Christophe Moyer est également comédien, depuis 1996 il a travaillé au théâtre aussi bien avec des metteurs en scène étrangers qu’avec des compagnies des Hauts-de-France et joue occasionnellement pour le cinéma comme récemment dans Chez nous de Lucas Belvaux.



Extraits

Pour moi, la révolution a commencé un dimanche d’avril 1968, juste avant la grand-messe que devait célébrer mon beau-frère Pierrot. J’étais dans notre chambre en combinaison mauve, avec Bernard, mon mari. Vous vous rappelez les combinaisons ? On portait ça sous la robe, c’était quelquefois brillant, quelquefois en nylon transparent, avec un liseré de dentelle. Quand ça dépassait un peu, les gens se moquaient, la formule consacrée était que la fille cherchait une belle mère. Eh bien, moi, j’affirme que ce dimanche d’avril, entre dix et onze heures, dans ma vie, la révolution a commencé.
Demandons l’impossible !, version théâtre, extrait, Mélina

Ils étaient une dizaine d’étudiants dans le petit local… et une seule fille, une jolie rousse à la peau nacrée. Par terre traînaient en vrac des livres, des journaux, des brochures. La décoration se résumait à trois éléments. Une faucille et un marteau peints au pochoir. Une photographie du président Mao traversant à la nage le fleuve Yang-Tsé. Et une affiche d’À bout de souffle.
Demandons l’impossible !, version théâtre, extrait

Le ministre de l’intérieur, Christian Fouchet, fait monter des renforts sur la capitale. Douze meneurs, dont Daniel Cohn-Bendit, étudiant à Nanterre, ont été déférés devant la justice. Pour sa part, la direction du Parti Communiste dénonce, je cite, « l’action irresponsable de l’anarchiste allemand Cohn-Bendit et des fils de grands-bourgeois qui multiplient les provocations sous couvert de phraséologie révolutionnaire… »
Demandons l’impossible !, version théâtre, extrait

Vous êtes en train de vous dire que je me mêle de ce qui ne me regarde pas, que lui c’est lui et vous c’est vous. Et que, de toute manière, le parti communiste est un parti légal, stalinien mais légal. Je me trompe ? Vous m’avez toujours paru un gaillard solide, Duvergnon.
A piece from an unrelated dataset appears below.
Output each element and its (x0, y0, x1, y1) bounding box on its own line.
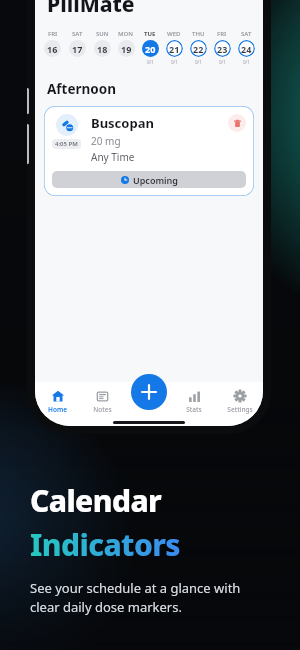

Alors je vous le dis : méfiez-vous de l’air du temps. Je ne connais pas vos opinions et je ne veux pas les connaître, mais, bon Dieu !, méfiez-vous de l’air du temps.
Demandons l’impossible !, version théâtre, extrait, Taillenter

Vous me faites marrer, avec votre augmentation du siècle. Le patronat s’en fout royalement de lâcher un peu de fric. Dans six mois, l’inflation l’aura bouffée, l’augmentation du siècle. Tout ce que veut le Parti, et la CGT avec, c’est négocier vite fait et brader le mouvement. Ils ont peur de nous, tout le monde a peur de nous, la droite et les révisos réunis.